La Francia è vero è stata potenza coloniale e neocoloniale, ma l’Italia non è stata da meno. Non è un caso infatti che tre paesi, come Eritrea, Libia e Somalia, colonizzati dall’Italia e con una influenza italiana durata negli anni successivi alla decolonizzazione, siano oggi tra le zone più instabili del mondo. Paesi in cui l’Italia ha messo in campo dispositivi di violenza e assoggettamento feroci. E dove le popolazioni sono state private di libertà e futuro.
Quindi sarebbe da dire perché guardi la pagliuzza che è nell’occhio di tuo fratello e non ti accorgi della trave che è nel tuo?

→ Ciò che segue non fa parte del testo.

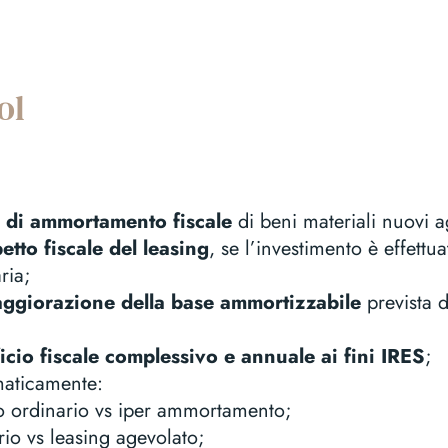
ol
 di ammortamento fiscale
di beni materiali nuovi a
etto fiscale del leasing
, se l’investimento è effettua
ria;
ggiorazione della base ammortizzabile
prevista d
icio fiscale complessivo e annuale ai fini IRES
;
maticamente:
ordinario vs iper ammortamento;
rio vs leasing agevolato;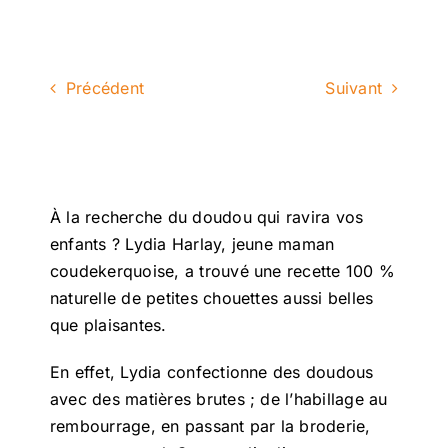
Précédent
Suivant
À la recherche du doudou qui ravira vos
enfants ? Lydia Harlay, jeune maman
coudekerquoise, a trouvé une recette 100 %
naturelle de petites chouettes aussi belles
que plaisantes.
En effet, Lydia confectionne des doudous
avec des matières brutes ; de l’habillage au
rembourrage, en passant par la broderie,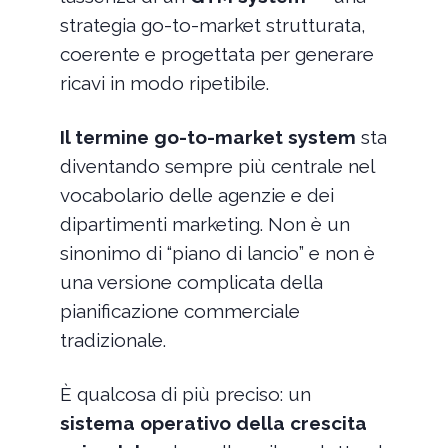
strategia go-to-market strutturata,
coerente e progettata per generare
ricavi in modo ripetibile.
Il termine go-to-market system
sta
diventando sempre più centrale nel
vocabolario delle agenzie e dei
dipartimenti marketing. Non è un
sinonimo di “piano di lancio” e non è
una versione complicata della
pianificazione commerciale
tradizionale.
È qualcosa di più preciso: un
sistema operativo della crescita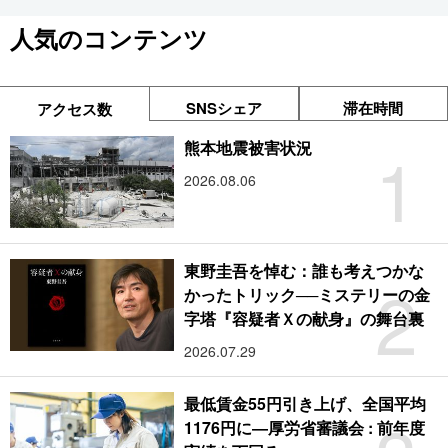
人気のコンテンツ
SNSシェア
滞在時間
アクセス数
1
熊本地震被害状況
2026.08.06
東野圭吾を悼む：誰も考えつかな
2
かったトリック──ミステリーの金
字塔『容疑者Ｘの献身』の舞台裏
2026.07.29
最低賃金55円引き上げ、全国平均
1176円に―厚労省審議会 : 前年度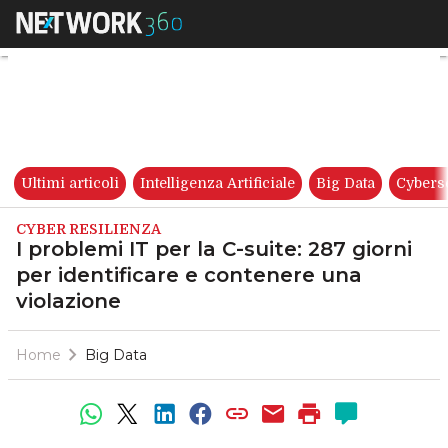
I problemi IT per la C-suite: 
Ultimi articoli
Intelligenza Artificiale
Big Data
Cybers
CYBER RESILIENZA
I problemi IT per la C-suite: 287 giorni
per identificare e contenere una
violazione
Home
Big Data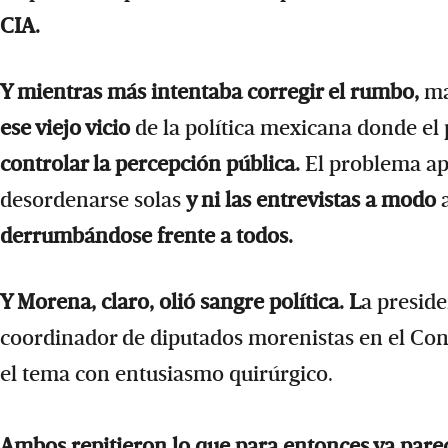
CIA.
Y mientras más intentaba corregir el rumbo,
má
ese viejo vicio
de la política mexicana donde el 
controlar la percepción pública.
El problema ap
desordenarse solas
y ni las entrevistas a modo
a
derrumbándose frente a todos.
Y Morena, claro, olió sangre política. L
a preside
coordinador de diputados morenistas en el Con
el tema con entusiasmo quirúrgico.
Ambos repitieron lo que para entonces ya pare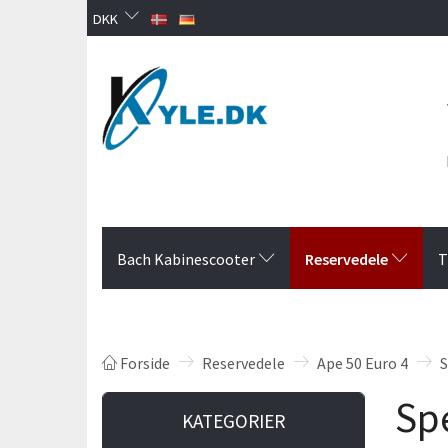
DKK
Reservedele
Bach Kabinescooter
T
Forside
Reservedele
Ape 50 Euro 4
S
Sp
KATEGORIER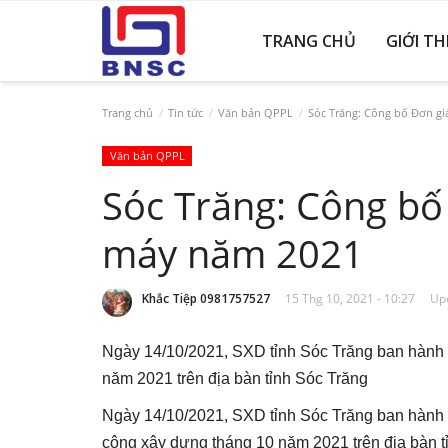
TRANG CHỦ
GIỚI TH
Trang chủ
Tin tức
Văn bản QPPL
Sóc Trăng: Công bố Đơn gi
Văn bản QPPL
Sóc Trăng: Công bố
máy năm 2021
Khắc Tiệp 0981757527
15 Thg 10, 2021 - 10:27
Upd
Ngày 14/10/2021, SXD tỉnh Sóc Trăng ban hành
năm 2021 trên địa bàn tỉnh Sóc Trăng
Ngày 14/10/2021, SXD tỉnh Sóc Trăng ban hành Q
công xây dựng tháng 10 năm 2021 trên địa bàn t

Certo il colonialismo francese non è stata una “pagliuzza”, ma non mettere a fuoco che si è stati compartecipi come sistema Italia, al pari delle altre potenze europee, di questo crimine contro l’umanità, è davvero singolare. Come è davvero singolare, se non addirittura drammatico, che pochi nel mondo culturale italiano, in questi nostri anni Dieci, si siano occupati attivamente di colonialismo. In Europa il tema ha avuto spazio in documentari, in pagine di giornali (basti pensare all’attenzione sul tema di un giornale come The Guardian, qui e qui), in conferenze universitarie e ha permeato il lavoro artistico, narrativo e performativo, di tanti. In Italia questo è avvenuto grazie a pochi/e coraggiosi/e, ma il tema è ancora considerato poco importante dal mainstream. Non c’è il vuoto totale naturalmente. Rispetto a soli 20 anni fa qualcosa si è mosso nel mondo accademico e sprazzi si sono visti anche in letteratura. Ma sul dibattito riguardante coloniale e neocoloniale, l’Italia, va detto, è ancora drammaticamente indietro. Questa storia si preferisce rimuoverla, anziché studiarla.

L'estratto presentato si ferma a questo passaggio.